How To Save Income Tax On Salary In New Tax Regime Slabs?
How To Save Income Tax On Salary In New Tax Regime Slabs?
Taxpayers with an annual income of up to Rs 7 lakh will save Rs 33,800 in taxes after the finance minister increased the rebate under the new income tax regime.

Budget 2023: While presenting the Union Budget on February 1, finance minister Nirmala Sitharaman announced changes in the new regime of personal income tax.

The government proposed to increase the income tax rebate limit from Rs 5 lakh to Rs 7 lakh in new tax regime.

The rebate for the resident individual under the new regime has been raised to Rs 7 lakh.

Standard deduction of Rs 50,000 to salaried individuals, and deduction from family pension up to Rs 15,000, is currently allowed only under the old regime. It is also proposed to allow these two deductions under the new regime.

Now, the maximum income tax rate has been reduced to about 39 per cent from 42.7% after a reduction in the highest surcharge to 25 per cent from 37 per cent.

Any individual willing to be taxed under this new regime can opt to be taxed under the old regime.

However, as soon as the income tax rebate was increased to Rs 7 lakh, the next question was how to save tax beyond this income, when you are just above this, supposedly Rs 8 lakh or Rs 10 lakh salary.

For salaried people, standard deduction of Rs 50,000 is permitted, which means, they will not pay tax at Rs 7.5 lakh salary.

“If taxpayers claim deductions and exemption less than Rs 3.75 lakh annually, it would be advised to opt for the new income tax regime and pay less tax than they give in the old regime, according to a PTI report quoting a senior finance ministry official.

If you are earning Rs 10 lakh in a year, your total tax liability, including 4 per cent higher education cess (HEC), under the old tax regime will be about Rs 78,000, without any deductions claim. However, under the new tax regime, your tax liability will be Rs 54,600.

How to save income tax on your salary?

Taxpayers with an annual income of up to Rs 7 lakh will save Rs 33,800 in taxes after the finance minister increased the rebate under the new income tax regime.

However, the old tax regime that comes with exemptions on certain investments and expenditures will remain attractive for taxpayers who pay house rent or have a home loan.

Vishal Raheja, MD, InvestoXpert.com, suggests once you know how much tax you must pay, you must make a plan to reduce your tax liability by taking advantage of tax deductions allowed by the applicable provisions of the Income Tax Act.

Here are a few pointers relating to the same as suggested by Raheja. However, be sure to speak with a tax expert to receive the suitable guidance on tax-saving investments tailored to your specific need.

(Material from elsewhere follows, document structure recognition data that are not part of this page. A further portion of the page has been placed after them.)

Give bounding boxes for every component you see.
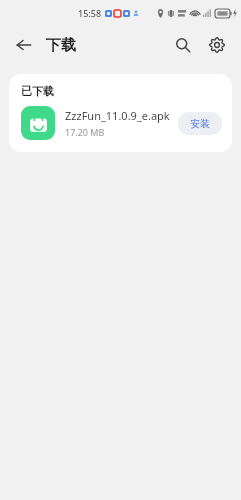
staticText: 15:58	[78, 7, 102, 19]
staticText: 已下载	[21, 84, 54, 98]
button[interactable]: Back	[8, 29, 40, 61]
staticText: 17.20 MB	[65, 126, 105, 138]
staticText: 安装	[190, 117, 210, 130]
staticText: 下载	[46, 36, 76, 55]
button[interactable]: ZzzFun_11.0.9_e.apk	[9, 98, 232, 152]
button[interactable]: Search	[167, 29, 199, 61]
staticText: ZzzFun_11.0.9_e.apk	[65, 108, 170, 123]
button[interactable]: 安装	[178, 112, 222, 135]
button[interactable]: Settings	[201, 29, 233, 61]
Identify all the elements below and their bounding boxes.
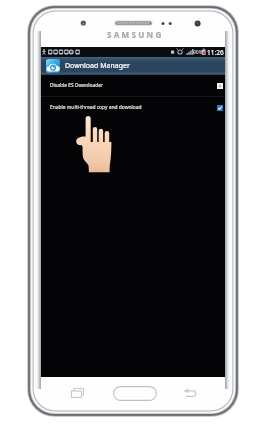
button[interactable]: Home bbox=[113, 386, 157, 401]
staticText: SAMSUNG bbox=[107, 29, 164, 40]
staticText: Enable multi-thread copy and download bbox=[50, 104, 217, 111]
staticText: Disable ES Downloader bbox=[50, 82, 217, 89]
button[interactable]: Disable ES Downloader bbox=[41, 75, 225, 96]
staticText: 90% bbox=[193, 49, 203, 56]
button[interactable]: Back bbox=[183, 387, 198, 399]
staticText: 11:26 bbox=[207, 48, 224, 57]
staticText: Download Manager bbox=[65, 61, 130, 71]
button[interactable]: Recent apps bbox=[70, 387, 86, 399]
button[interactable]: Enable multi-thread copy and download bbox=[41, 97, 225, 118]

-Invest in Tax Savings Opportunities -Investing in vehicles like the Public Provident Fund (PPF), Equity Linked Savings Scheme (ELSS), National Savings Certificate (NSC), Senior Citizen Savings Scheme (SCSS), etc. is the most obvious option to reduce taxes. These investments not only enable tax reduction but also wealth accumulation.

-Utilize Section 80C Benefits Several deductions from your taxable income are available under Section 80C of the Income Tax Act. Investments in PPF, ELSS, NSC, SCSS, life insurance premiums, and certain specified contributions to certain designated funds are among the most popular deductions under Section 80C.

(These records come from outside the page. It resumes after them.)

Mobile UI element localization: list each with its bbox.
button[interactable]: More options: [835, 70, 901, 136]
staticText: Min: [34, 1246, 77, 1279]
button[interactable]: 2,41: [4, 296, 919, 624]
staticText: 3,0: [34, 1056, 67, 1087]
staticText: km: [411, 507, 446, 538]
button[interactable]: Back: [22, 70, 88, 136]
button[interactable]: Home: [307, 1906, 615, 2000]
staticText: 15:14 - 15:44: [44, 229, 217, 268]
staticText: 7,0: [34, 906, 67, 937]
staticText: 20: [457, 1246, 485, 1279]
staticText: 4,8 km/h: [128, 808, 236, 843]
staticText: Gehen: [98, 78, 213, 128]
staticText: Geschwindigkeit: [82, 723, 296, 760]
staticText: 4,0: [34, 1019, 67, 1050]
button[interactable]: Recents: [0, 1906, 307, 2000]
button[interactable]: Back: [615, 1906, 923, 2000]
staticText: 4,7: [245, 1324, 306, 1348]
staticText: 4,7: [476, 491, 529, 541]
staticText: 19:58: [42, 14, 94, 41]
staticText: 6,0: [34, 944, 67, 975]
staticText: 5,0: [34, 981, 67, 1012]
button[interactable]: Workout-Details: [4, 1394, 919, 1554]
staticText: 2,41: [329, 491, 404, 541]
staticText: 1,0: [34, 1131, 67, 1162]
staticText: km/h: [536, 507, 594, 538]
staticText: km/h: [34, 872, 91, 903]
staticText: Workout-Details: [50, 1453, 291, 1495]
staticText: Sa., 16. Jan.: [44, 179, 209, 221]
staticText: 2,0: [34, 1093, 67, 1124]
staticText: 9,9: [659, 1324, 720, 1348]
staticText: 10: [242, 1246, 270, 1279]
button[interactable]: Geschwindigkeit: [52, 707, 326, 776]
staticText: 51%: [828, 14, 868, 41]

-Obtain Tax Deductions on Home Loans – If you have a home loan, you may be eligible for tax deductions for both the interest and principal payments made on the loan.

-Benefit from Tax Deductions for Education Loans – If you have taken out an education loan, you may be eligible for tax deductions for both the interest paid and the principal repaid on the loan.

-Benefit from Tax Savings on Retirement Savings – You can benefit from tax breaks on both your contributions and the maturity proceeds if you make payments to a pension fund like the National Pension System (NPS).

-Utilize Tax Benefits for Medical Insurance – The premiums for medical insurance policies are tax deductible.

-Benefit from Tax Deductions for Medical Insurance – The premiums for medical insurance policies are eligible for tax deductions.

“Though without any savings, investments and deductions, the new tax regime seems beneficial; the old tax regime can be attractive if you make use of savings, investments and deductions,” an independent tax professional told news18.com.

Moreover, overhauling the income tax structure is expected to add more money in the hands of the middle-class taxpayers and positively impact spending capacity and savings.